The wonderful aroma of grilled fish from all the restaurants along the sea when we visited the medieval seaside town of Piran in Slovenia a couple of weeks ago was more than enticing.The fishing fleet decoratively fill a small oval-shaped harbour that reaches right into the town square. To add to the picture postcard setting, there”s a church on one side with an imposing Venetian tower reaching into an impossibly blue sky.
So, how could we go past the opportunity for fresh fish for lunch? Heady with the scene, we simply ordered a fish to be grilled. It was a Rombo and resembled a fleshier Flounder. So scrumptious – and, as we were to find out, it was more than expensive. Put that down to experience, and move on.

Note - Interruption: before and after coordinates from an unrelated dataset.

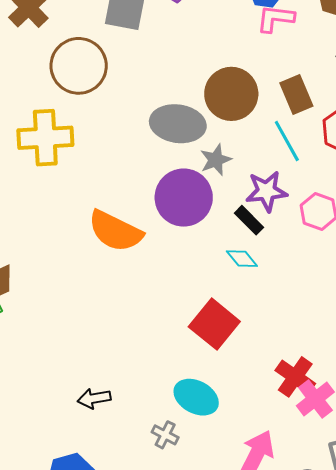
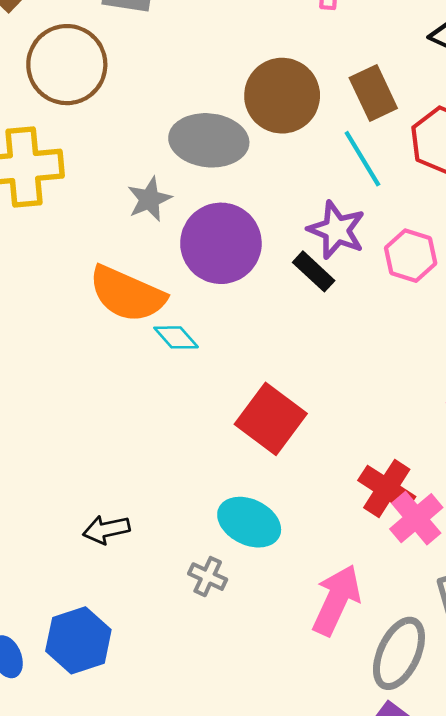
gray star: (216, 160) -> (149, 199), moved
purple star: (266, 191) -> (337, 230), turned 30
cyan diamond: (242, 259) -> (176, 337), moved

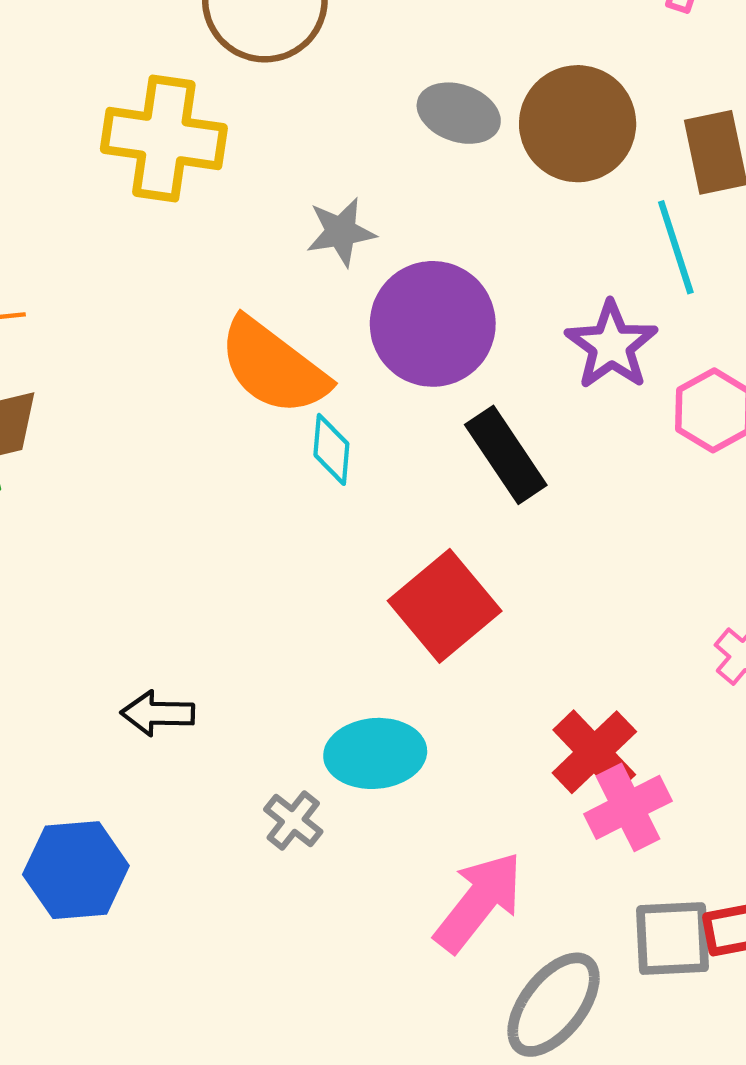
gray ellipse: (209, 140) -> (459, 113), moved, size x0.7
black rectangle: (314, 271) -> (506, 455), moved, size x1.4
cyan diamond: (176, 337) -> (331, 449), turned 33
cyan ellipse: (249, 522) -> (375, 753), turned -44

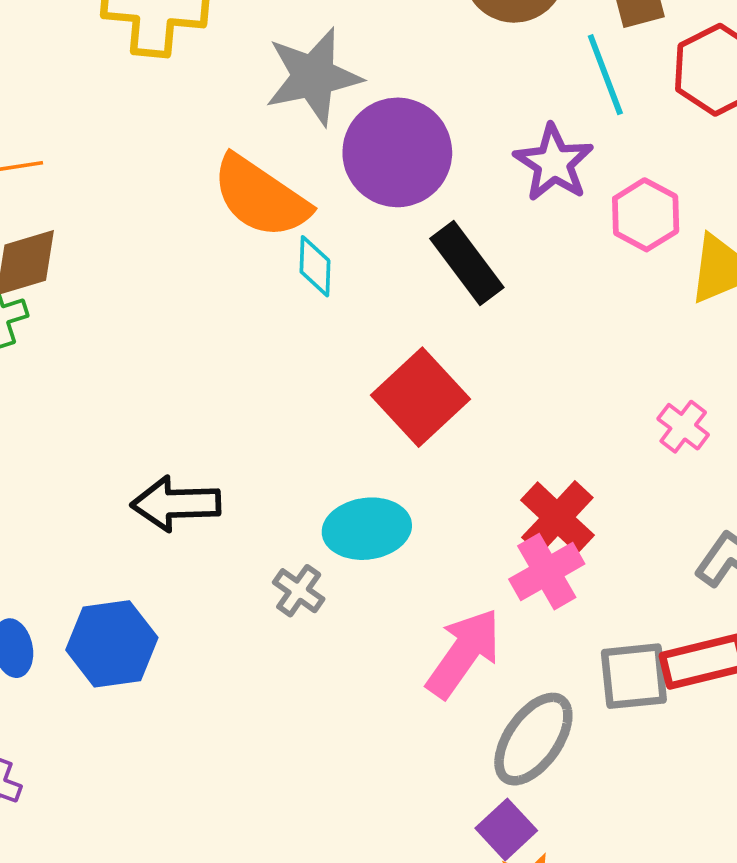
gray star: (341, 232) -> (313, 77), size x1.6
black arrow: (158, 713) -> (176, 504), size x1.4
pink cross: (628, 807) -> (547, 572), moved

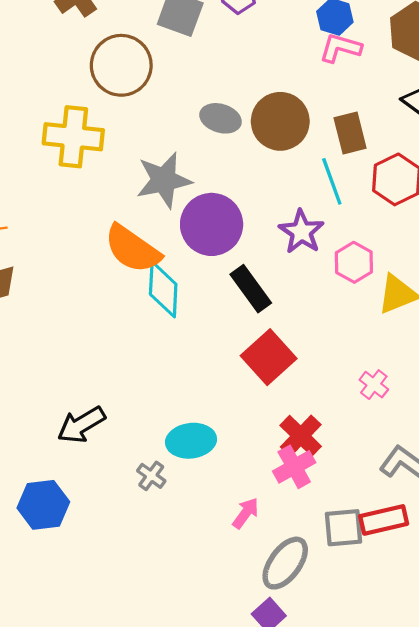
cyan diamond: (315, 266) -> (163, 289), size x1.6
red square: (421, 397) -> (269, 357), moved
black arrow: (176, 504) -> (81, 425), turned -30
pink arrow: (464, 653) -> (246, 513), size x0.6

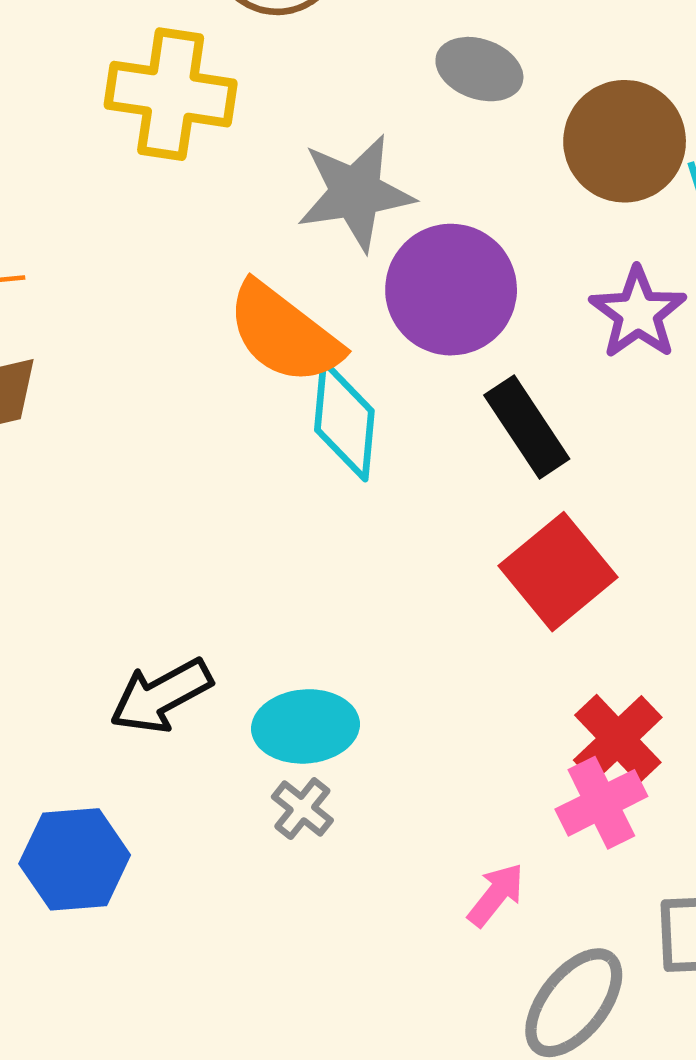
brown circle: (280, 121) -> (625, 141), moved
cyan ellipse: (191, 441) -> (306, 726), moved

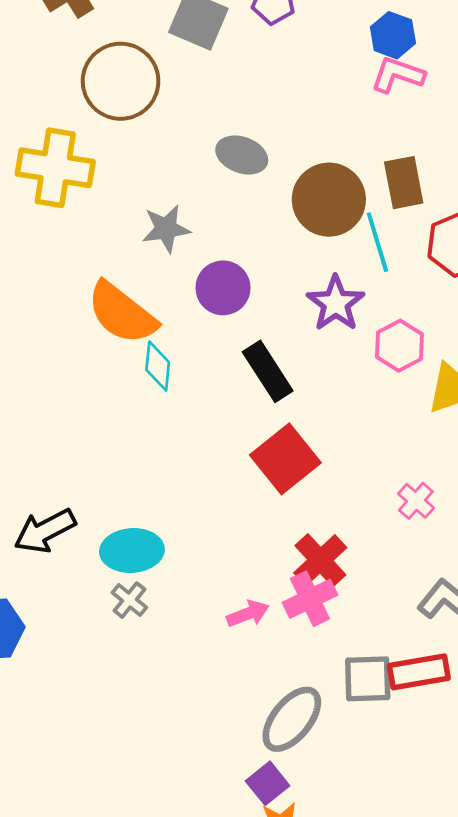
gray star: (355, 193) -> (166, 229), size x0.7
purple circle: (451, 290) -> (223, 288), size x0.7
cyan diamond: (344, 420) -> (158, 366), size x0.7
pink arrow: (496, 895) -> (248, 614), moved, turned 30

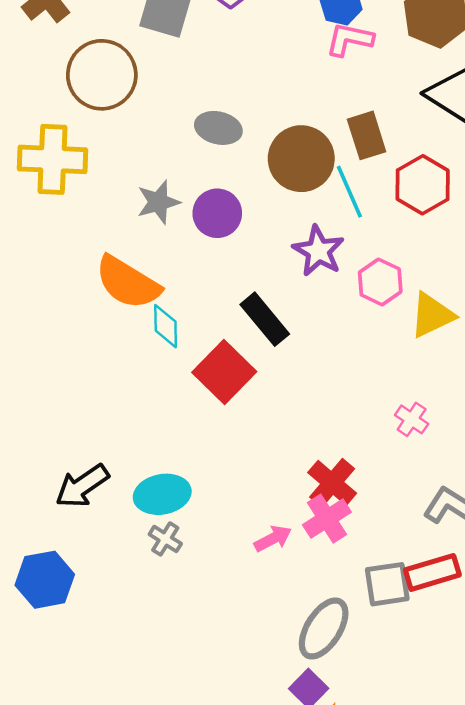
purple circle: (223, 288) -> (217, 213), moved
red square: (285, 459) -> (224, 372), moved

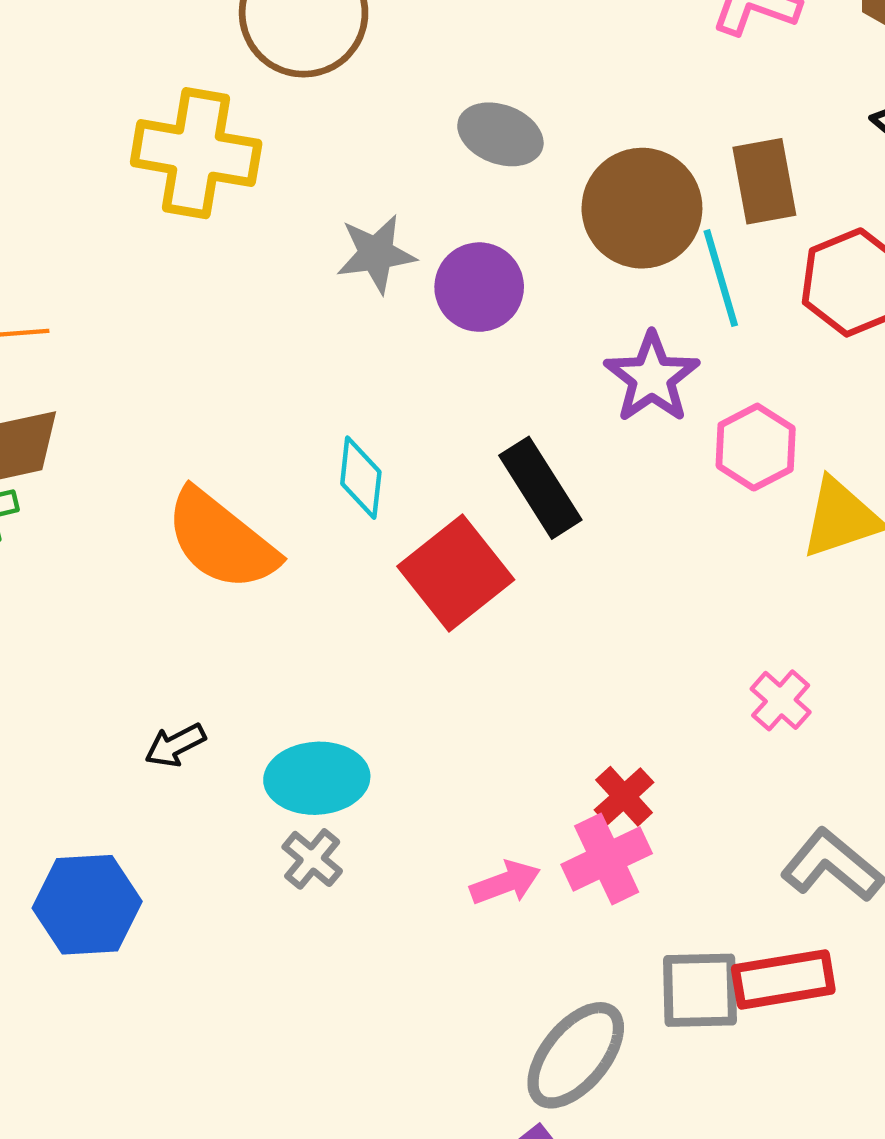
orange semicircle: (128, 283) -> (221, 540), moved
red cross: (332, 483) -> (624, 796), size x0.7
black arrow: (82, 486) -> (175, 745), size x0.6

Here on the Greek Island of Spetses, our house is near the old harbour, again with its own fishing fleet. The mesmerising thought of a fresh red bream, grilled whole and brought to the table, obliterated any memory of the price of fish extravaganza in Slovenia, until it was time to pay. The cost for the fish course alone was nearly Australian $200 (€70 per kilo) for the four of us. Irini the housekeeper, tells us that there”s less fish in the sea and that”s why the cost is as high as it is. A check at the local fish market (of only three tables) confirms the theory for using fish as a new “gold standard” – a handsome €30 a kilo for ordinary fish straight from the trawlers – before any middle-men”s mark-up.
Well, of course, I could quickly develop an appetite for the more plentiful sardines!